As I've been quoted from the past I'll tread carefully! My experience is has been that you can use s/steel with oak, however s/steel and brass screws both require careful installation. You need to pilot drill everything, drive a standard steel screw (check that the thread is similar pitch to the brass/stainless screw, though) to between 3/4 and 7/8 depth into the hole, back it out then insert the s/steel or brass scews and tighten using a torque-adjustable screwdriver. This is the traditional way to avoid shearing the heads off brass screws and so far as I am aware. Tim, I reckon you may have torqued them up too much. BTW, why did you opt for screws? A more traditional approach might have been to dowel/glue together, possibly using squared oak dowels (into round holes).

As to screw quality I normally only buy German Spax s/steel screws these days as they are recommended for external use in corrosive environments. I reckon that you get what you pay for with screws - there's no such thing as a free meal.

Edit: Tim, having pondered the construction I have to ask if a shallow cross halving joint (still with screws) with an appropriate exterior grade glue (say UF) would have worked better in that much of the potential racking in the joint would then have been countered by the wood joint itself and the screws would not have had so much shear force fed into them. Another suggestion (for the future) would be to consider using a single coach bolt beneath the plugs instead of screws and again use the shallow halving type joint construction. I've done something similar with recycled plastic (polyethylene) picnic tables where screws just don't work and glue doesn't either (the bolt heads were visible and the hex nuts replaced by domed nuts) and they stand up to abuse in public use quite well (when the scallies don't torch 'em).
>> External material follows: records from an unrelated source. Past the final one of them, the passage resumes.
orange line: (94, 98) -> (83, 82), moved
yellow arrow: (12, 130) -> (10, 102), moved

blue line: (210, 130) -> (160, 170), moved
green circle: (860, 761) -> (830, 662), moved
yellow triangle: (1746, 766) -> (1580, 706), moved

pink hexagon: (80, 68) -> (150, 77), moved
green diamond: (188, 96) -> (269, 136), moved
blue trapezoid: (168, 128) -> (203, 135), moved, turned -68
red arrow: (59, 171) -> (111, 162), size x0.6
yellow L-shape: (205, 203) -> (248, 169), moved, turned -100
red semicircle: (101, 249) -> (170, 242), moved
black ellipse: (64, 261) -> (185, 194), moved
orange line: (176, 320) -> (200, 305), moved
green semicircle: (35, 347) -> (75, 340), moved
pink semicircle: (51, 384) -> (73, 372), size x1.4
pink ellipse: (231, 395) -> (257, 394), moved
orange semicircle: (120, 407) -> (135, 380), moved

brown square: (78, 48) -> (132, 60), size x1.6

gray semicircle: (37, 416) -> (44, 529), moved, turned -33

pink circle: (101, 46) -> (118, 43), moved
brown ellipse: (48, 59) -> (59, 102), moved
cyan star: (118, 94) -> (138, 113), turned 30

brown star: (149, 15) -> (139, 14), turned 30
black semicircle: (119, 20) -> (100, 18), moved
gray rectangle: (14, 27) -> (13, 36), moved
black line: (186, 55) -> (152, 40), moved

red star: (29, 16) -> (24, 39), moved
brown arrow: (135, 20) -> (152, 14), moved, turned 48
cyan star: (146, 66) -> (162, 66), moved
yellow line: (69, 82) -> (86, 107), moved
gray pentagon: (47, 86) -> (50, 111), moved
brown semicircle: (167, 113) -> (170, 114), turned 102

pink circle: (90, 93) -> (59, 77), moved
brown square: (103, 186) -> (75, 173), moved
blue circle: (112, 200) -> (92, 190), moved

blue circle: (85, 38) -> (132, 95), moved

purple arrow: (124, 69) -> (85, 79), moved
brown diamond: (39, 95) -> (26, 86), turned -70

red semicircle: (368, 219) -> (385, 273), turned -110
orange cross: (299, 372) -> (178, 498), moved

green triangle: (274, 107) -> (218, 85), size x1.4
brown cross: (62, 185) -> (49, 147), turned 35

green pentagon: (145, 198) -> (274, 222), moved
Yet another approach might be to make the joint more rigid with 2 or more hidden hardwood dowels on the inside. I am bearing in mind that a bench such as this would be expected to seat two 80 to 100kg adults and be subjected to racking forces as they moved around whilst seated. Bent beechwood chairs are much more flimsy than your bench but the glue surface area of the joints is huge in comparison to the cross section of the timber and they seem to survive heavy use for many years without the use of any/many screws. Sorry to have written one of those "if I were you I wouldn't have started here" type postscripts.

Scrit


----------



## Losos (8 Jan 2006)

Many years ago I was heavily into restoration of a classic car. One of the materials people use as replacement parts is so called 'stainless steel' but it's forbidden to use this material for any 'stress' related parts, e.g. wishbones, anti-roll bars, etc. In the classic car world the only parts which should be replaced with stainless steel are things like exhaust pipes, body panels (If the car has a chassis) and small trim parts etc.


----------



## LyNx (8 Jan 2006)

I had a little problem with oak and a big problem with cedar. The offending screws came from screwfix, both self tappers. I think it's a cheap grade of Stainless steel?? :?

Andy


----------



## Newbie_Neil (9 Jan 2006)

Hi Andy

Thanks for clearing that up.

Cheers
Neil


----------



## tim (9 Jan 2006)

Scrit

I think your points are well made. The revised construction now uses SS coach bolts, is sound and looks good. I don't think that the problem arose so much from racking - the benches aren't affected - its the table legs (and this wasn't moved) but more to do with a low spec fixing that I applied too much torque to.

Cheers

Tim


----------



## les chicken (9 Jan 2006)

Not all stainless steels are "stainless" if that makes sense. 

Some stainless steels contain a small amount of ferrous ( Steel ) to give added strength. A magnet should not be attracted to SS but with some grades there is some grip from the magnet, these will eventually weep and mark the wood. As scrit says the german Spax screws are good quality.

Les


----------